As far as arms contracts are concerned, the arguments used to choose equipment, which is more important for imports, are most often vague, not to say opaque. In this area, the competition organized by the Slovak authorities with a view to upgrading or replacing its fleet of BVP-1/2 infantry fighting vehicles inherited from the Warsaw Pact era, has been of unprecedented clarity. , offering an objective view of the options considered as well as the characteristics of the armored vehicles selected, both in the operational field and from a budgetary and industrial point of view. At the end of this particularly precise and documented process, the CV90 MK IV in its CV9030 configuration armed with a 30mm Bushmaster II cannon, obtained a score of 99,67%, outclassing the ASCOD proposed by Great Britain and Spain, the KF41 Lynx proposed by the German Rheinmetall in partnership with Hungary, the Polish Borsuk and the other CV90 in the CV9035 version armed with a 35 mm Bushmaster III cannon proposed by Sweden and Great Britain.
To modernize its fleet of infantry combat vehicles, the Slovak authorities considered 4 options, ranging from the inexpensive but inefficient recapitalization of the potential of its BVP-2 (local designation of the BMP-2), to the direct acquisition on shelf of imported armored vehicles, passing through the modernization of the BVP-2 and, solution retained, the local construction of an imported model. Faced with the inability of the BVP-2, even deeply modernized, to meet the requirements of the Slovak operational contract in terms of protection (Stanag 5 against shells and missiles, Stanag 3 against mines), hypotheses of this type were quickly discarded. , while the off-the-shelf acquisition hypothesis did not present a satisfactory budgetary and industrial return. Quickly, the hypothesis of a local construction of an imported model emerged, for which Bratislava sent a request for information to the 4 builders mentioned above.

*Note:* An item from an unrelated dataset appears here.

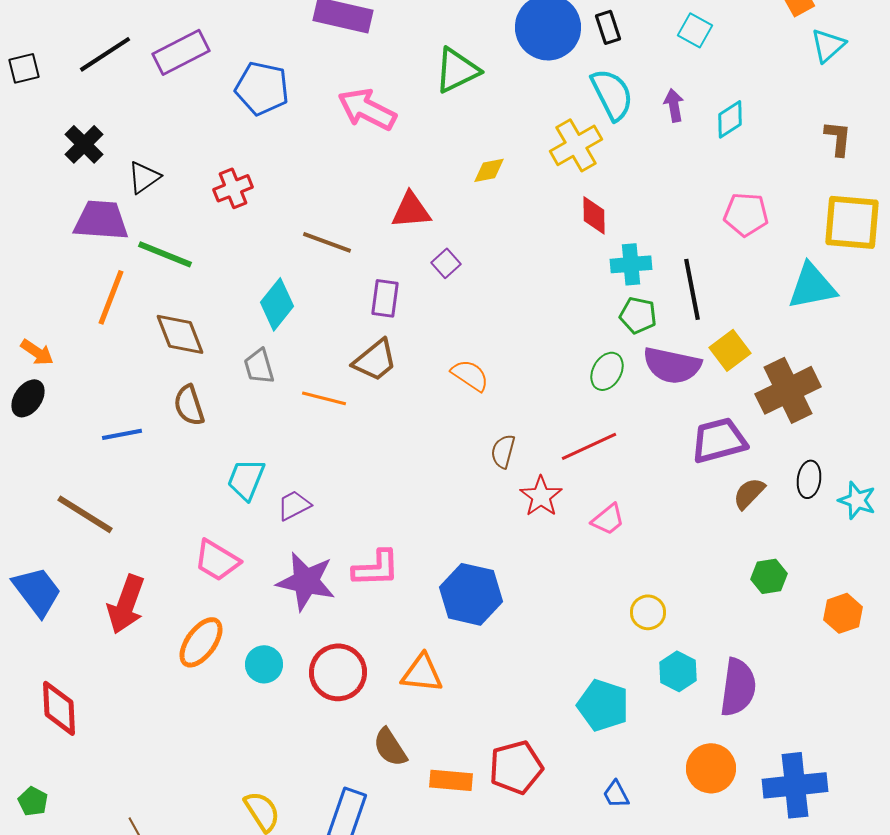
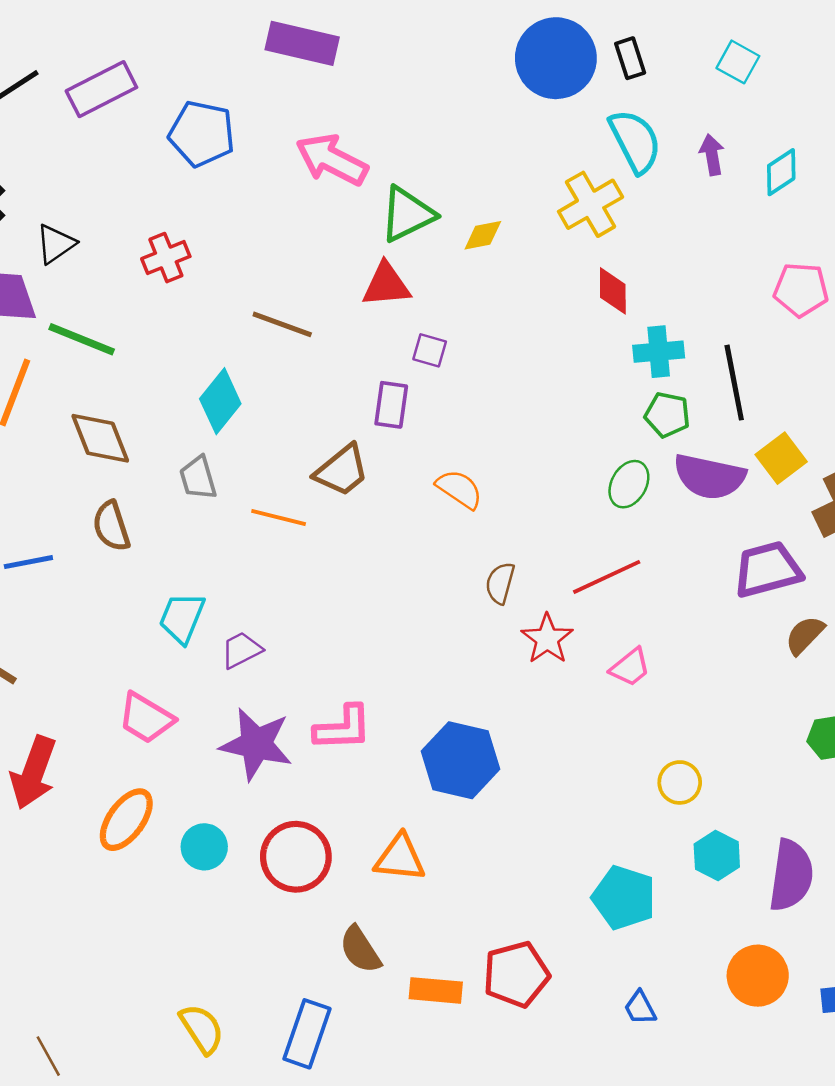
green triangle: (457, 70) -> (407, 214), moved
purple square: (446, 263) -> (430, 350), turned -32
purple rectangle: (385, 298) -> (391, 405), moved

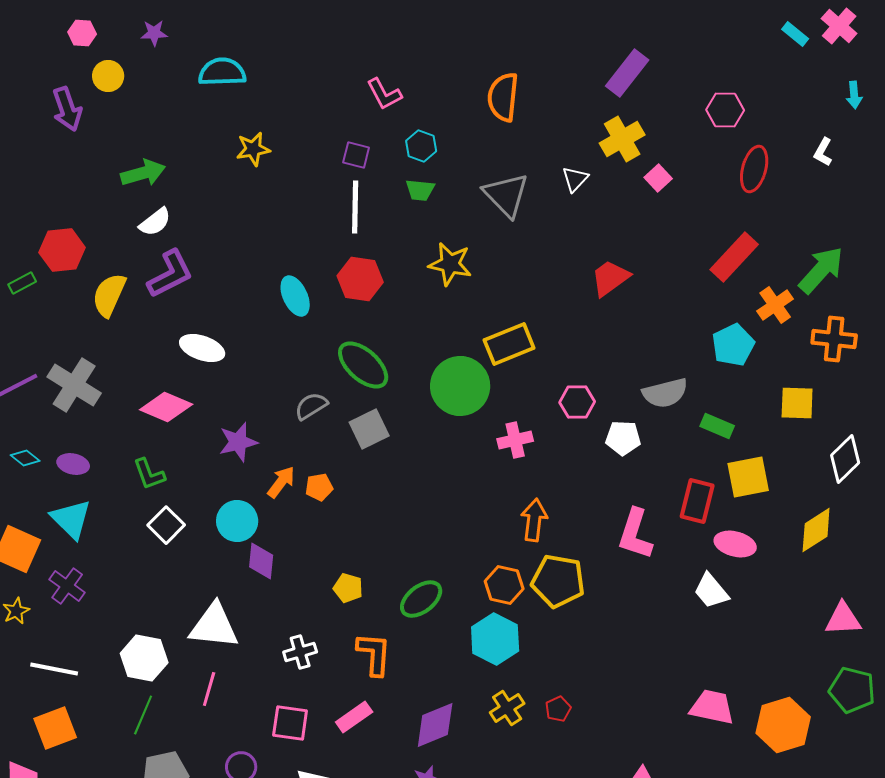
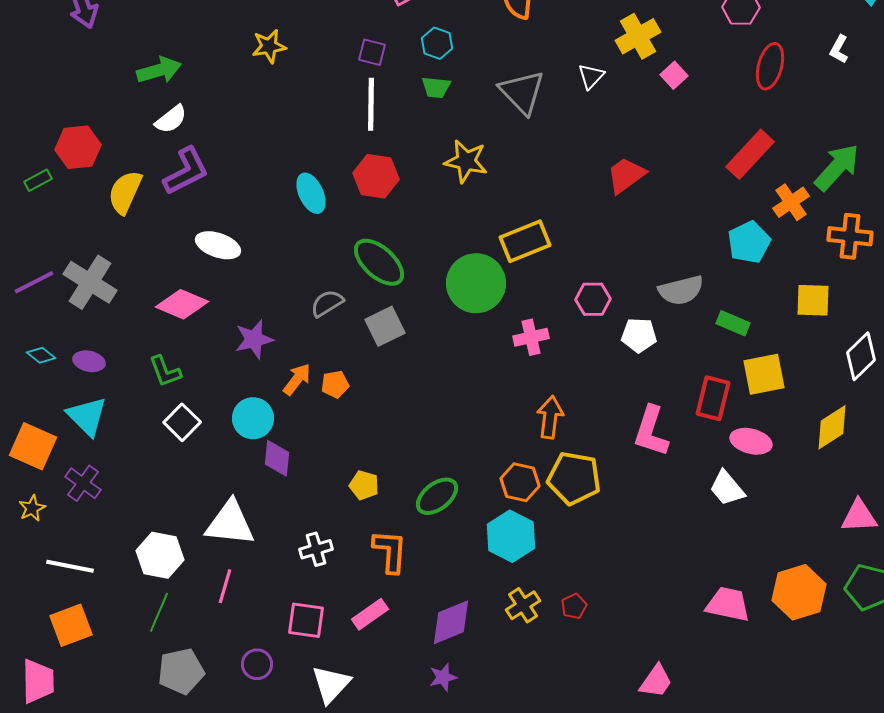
orange hexagon: (783, 725) -> (799, 592), moved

The Slovak specifications were, in this, particularly clear and ambitious, so as to provide an objective and clear analysis grid. Thus, the new VCIs, in addition to the protection requirements already mentioned, had to be able to destroy an enemy armored vehicle protected by armor equivalent to the Stanag 5 at 500m using its on-board gun, to destroy heavy tanks at 2000 meters (this implying the presence of anti-tank missiles, the Eurospike LR2 having been selected), to have modern means of communication compatible with NATO, crossing capabilities and mobility adapted to an engagement in central Europe in all terrain, to be able to operate in an NBCR contaminated environment, and have an active protection system to ensure the survivability of the armored vehicle. In addition, taking into account local manufacturing, the tank should not exceed the unit price of 1,738,931,000 €.